── DATA IN THIS EXERCISE

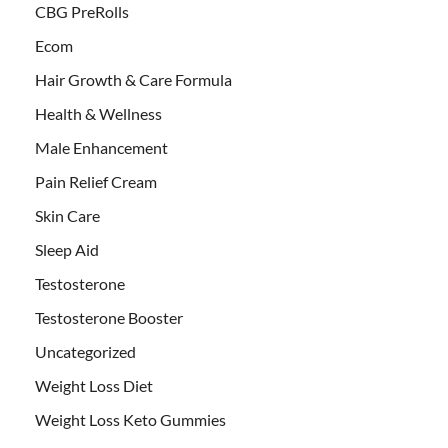
CBG PreRolls
Ecom
Hair Growth & Care Formula
Health & Wellness
Male Enhancement
Pain Relief Cream
Skin Care
Sleep Aid
Testosterone
Testosterone Booster
Uncategorized
Weight Loss Diet
Weight Loss Keto Gummies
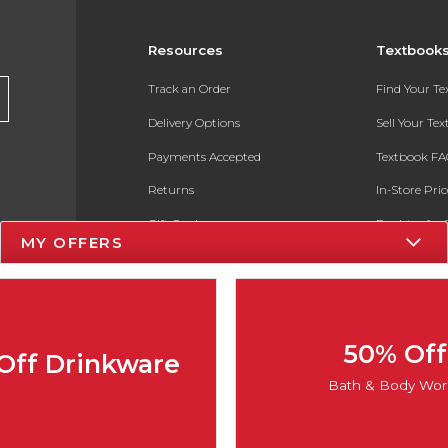
Resources
Textbook
Track an Order
Find Your T
Delivery Options
Sell Your Te
Payments Accepted
Textbook FA
Returns
In-Store Pri
Gift Cards
Register for 
MY OFFERS
Help / FAQ
New Students and Parents
Online Adoptions
50% Off
Off Drinkware
ESG & Sustainability
Bath & Body Wor
Product Recalls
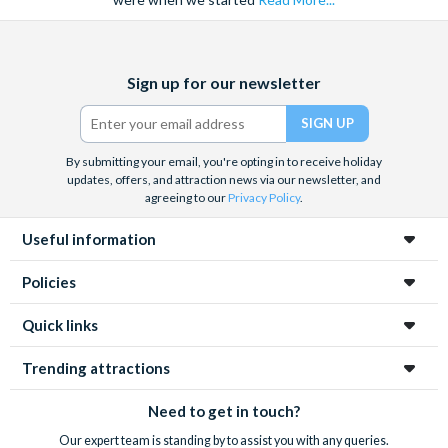
Facebook
X
Instagram
YouTube
TikTok
Sign up for our newsletter
(formerly
Twitter)
By submitting your email, you're opting in to receive holiday
updates, offers, and attraction news via our newsletter, and
agreeing to our
Privacy Policy
.
Useful information
Policies
Quick links
Trending attractions
Need to get in touch?
Our expert team is standing by to assist you with any queries.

────

Between and including the line with "Weight Loss Diet" and the line with "Bath & Body Wor", repeat every line exactly as it appears above, with pictures left out.

Weight Loss Diet
Weight Loss Keto Gummies
Resources
Textbook
Track an Order
Find Your T
Delivery Options
Sell Your Te
Payments Accepted
Textbook FA
Returns
In-Store Pri
Gift Cards
Register for 
MY OFFERS
Help / FAQ
New Students and Parents
Online Adoptions
50% Off
Off Drinkware
ESG & Sustainability
Bath & Body Wor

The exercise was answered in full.